To strengthen gas turbulence at ignition, Nissan adopted a swirl control valve on the intake port; the swirl flow contribues to combustion stability even with heavy EGR.

The Miller cycle with internal EGR is realized using intake and exhaust CVTC; with this engine, Nissan is adopting for the first time an intake retard CVTC system. Nissan says that the system can satisfy both engine stability and LIVC Miller operation for fuel economy.

Reducing mechanical friction. Nissan adopted various friction-reducing technologies on the HR12DDR in addition to the piston oil jet, including H-free Diamond Like Carbon (DLC) coated piston rings—a first.

Although piston ring tension was increased to suppress oil consumption caused by increased thermal load in a high output boosted engine, the piston friction remained the same due to the DLC-coated ring.

A new decouple damper pulley and supercharger electromagnetic clutch and auto tensioner resulted in lower belt tension and reduced the friction by 20% compared to a conventional system.

In spite of the use of supercharging boosting, direct injection, and oil-dependent devices such as exhaust VTC, Nissan achieved a 10% reduction in engine friction with the HR12DDR compared to the HR12DE.

Optimized boosting system. Because the engine is a small displacement Miller engine, it has relatively less exhaust gas volume and energy, Nissan noted, citing that as the reason why the boosting system does not rely on the exhaust gas energy.

Nissan used an Eaton Roots-type supercharger with twin 4-lobe rotors, with a revolution of 2.4:1 compared to engine revolution. Although the supercharger already has low-rotating friction under a non-boosting condition, Nissan adopted the electromagnetic clutch—driven directly by the ECU—for further friction reduction. For boost pressure control, the engine uses a bypass valve upstream of the throttle valve.

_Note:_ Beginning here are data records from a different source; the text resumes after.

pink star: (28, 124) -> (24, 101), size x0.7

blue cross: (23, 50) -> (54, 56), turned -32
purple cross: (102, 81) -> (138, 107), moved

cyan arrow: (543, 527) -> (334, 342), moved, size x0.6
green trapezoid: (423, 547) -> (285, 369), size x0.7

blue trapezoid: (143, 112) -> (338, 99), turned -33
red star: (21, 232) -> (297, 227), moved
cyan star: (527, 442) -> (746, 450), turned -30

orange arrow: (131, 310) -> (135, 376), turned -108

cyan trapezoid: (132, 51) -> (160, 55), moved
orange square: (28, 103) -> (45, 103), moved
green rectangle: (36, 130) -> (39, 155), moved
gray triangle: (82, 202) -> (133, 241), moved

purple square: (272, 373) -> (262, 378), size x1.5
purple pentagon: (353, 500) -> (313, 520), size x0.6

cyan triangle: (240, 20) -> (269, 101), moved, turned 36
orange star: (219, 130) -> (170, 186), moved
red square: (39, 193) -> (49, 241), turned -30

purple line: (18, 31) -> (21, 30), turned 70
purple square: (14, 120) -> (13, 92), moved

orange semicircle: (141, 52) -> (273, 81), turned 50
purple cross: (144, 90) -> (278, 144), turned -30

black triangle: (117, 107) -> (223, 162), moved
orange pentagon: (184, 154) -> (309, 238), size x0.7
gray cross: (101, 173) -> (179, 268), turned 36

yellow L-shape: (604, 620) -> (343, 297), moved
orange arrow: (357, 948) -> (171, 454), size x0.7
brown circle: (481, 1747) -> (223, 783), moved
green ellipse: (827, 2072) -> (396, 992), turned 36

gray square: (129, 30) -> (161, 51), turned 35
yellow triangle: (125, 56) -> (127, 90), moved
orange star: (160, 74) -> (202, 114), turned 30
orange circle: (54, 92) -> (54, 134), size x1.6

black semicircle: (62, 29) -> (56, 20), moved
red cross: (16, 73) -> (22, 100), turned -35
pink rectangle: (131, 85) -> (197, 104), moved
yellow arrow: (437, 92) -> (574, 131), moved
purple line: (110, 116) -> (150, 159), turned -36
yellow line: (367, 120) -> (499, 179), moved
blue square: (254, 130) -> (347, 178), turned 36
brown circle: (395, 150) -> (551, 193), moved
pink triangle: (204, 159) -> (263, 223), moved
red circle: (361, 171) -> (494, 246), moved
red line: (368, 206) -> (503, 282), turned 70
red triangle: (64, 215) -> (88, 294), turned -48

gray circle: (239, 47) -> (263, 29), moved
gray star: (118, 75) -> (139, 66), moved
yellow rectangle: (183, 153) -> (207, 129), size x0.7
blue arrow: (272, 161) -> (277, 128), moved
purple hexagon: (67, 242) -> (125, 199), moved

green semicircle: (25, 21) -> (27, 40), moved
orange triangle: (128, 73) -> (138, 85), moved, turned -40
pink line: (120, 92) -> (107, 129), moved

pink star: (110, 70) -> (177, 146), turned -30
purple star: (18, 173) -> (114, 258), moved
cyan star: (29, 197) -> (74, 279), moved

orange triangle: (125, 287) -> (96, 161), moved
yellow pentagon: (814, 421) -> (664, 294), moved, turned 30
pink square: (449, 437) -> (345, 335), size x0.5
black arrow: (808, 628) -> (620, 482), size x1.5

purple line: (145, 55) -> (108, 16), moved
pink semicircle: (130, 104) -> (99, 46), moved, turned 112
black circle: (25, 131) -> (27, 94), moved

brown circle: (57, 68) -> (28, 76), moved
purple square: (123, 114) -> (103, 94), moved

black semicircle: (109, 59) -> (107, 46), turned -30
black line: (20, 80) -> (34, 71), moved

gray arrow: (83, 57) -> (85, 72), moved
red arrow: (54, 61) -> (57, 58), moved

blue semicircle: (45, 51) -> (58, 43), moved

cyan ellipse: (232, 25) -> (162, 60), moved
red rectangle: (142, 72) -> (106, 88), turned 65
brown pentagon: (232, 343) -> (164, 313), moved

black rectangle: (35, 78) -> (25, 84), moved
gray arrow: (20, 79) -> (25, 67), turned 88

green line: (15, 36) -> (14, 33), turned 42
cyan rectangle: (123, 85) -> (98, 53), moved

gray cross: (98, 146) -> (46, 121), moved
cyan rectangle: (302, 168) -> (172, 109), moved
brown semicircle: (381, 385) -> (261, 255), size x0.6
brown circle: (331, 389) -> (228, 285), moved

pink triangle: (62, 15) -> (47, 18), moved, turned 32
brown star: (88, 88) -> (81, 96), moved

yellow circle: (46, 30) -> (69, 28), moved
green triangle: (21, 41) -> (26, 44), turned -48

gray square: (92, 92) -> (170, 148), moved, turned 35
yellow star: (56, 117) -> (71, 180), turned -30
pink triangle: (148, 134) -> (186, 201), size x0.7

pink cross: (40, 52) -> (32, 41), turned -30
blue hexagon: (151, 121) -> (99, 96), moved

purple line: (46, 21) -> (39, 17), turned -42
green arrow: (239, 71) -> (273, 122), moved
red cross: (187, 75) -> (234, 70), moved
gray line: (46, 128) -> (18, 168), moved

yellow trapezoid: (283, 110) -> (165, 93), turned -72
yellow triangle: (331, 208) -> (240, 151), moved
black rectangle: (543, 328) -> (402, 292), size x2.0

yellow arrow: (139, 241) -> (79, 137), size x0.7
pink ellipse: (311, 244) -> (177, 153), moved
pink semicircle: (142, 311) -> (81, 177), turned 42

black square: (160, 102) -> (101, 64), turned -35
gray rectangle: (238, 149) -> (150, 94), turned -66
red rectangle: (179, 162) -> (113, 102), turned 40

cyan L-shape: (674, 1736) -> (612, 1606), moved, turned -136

An air-cooled intercooler is downstream of the supercharger; Nissan said that this is important to maintain knock quality using Miller cycle on the boost condition. It alo makes it easy to control the charged air volume along with recirculation under partial boost conditions.

Resources

  • Atsushi Kobayashi, Takeshi Satou, Hiroshi Isaji, Sho Takahashi and Takeshi Miyamoto (2012) Development of New I3 1.2L Supercharged Gasoline Engine (SAE 2012-01-0415)

Comments

mahonj

Sounds very good - when can we get the in Europe, or are they Japan only ?
The Micra is a popular car round here, so this could have an impact.

HarveyD

The new Ford 1.0L Ecoboost and Econetic seem to be one step ahead?

3PeaceSweet

I'd guess a supercharger is cheaper to add than a turbo / cooler and maybe we will see it mated with the 50kW hybrid system Infinity/Nissan is using on other vehicles

HarveyD

3PS...it is a pleasure to see that so many car manufacturers are improving their ICEV-HEVs-PHEVs and BEVs. It looks like a general awakening driven mostly by Toyota's 4,000,000 HEVs.

Nick Lyons

@HarveyD: I think persistent high gas prices have more to do with recent efficiency improvements to ICEs. Just sayin'...

ToppaTom

Yup, small, high MPG car offerings and sales are proportinal to gas prices not the Toyota HEVs (<2% of market).

To say otherwise is like saying that the Hummer is responsible for the 46% market share that light-duty trucks enjoy.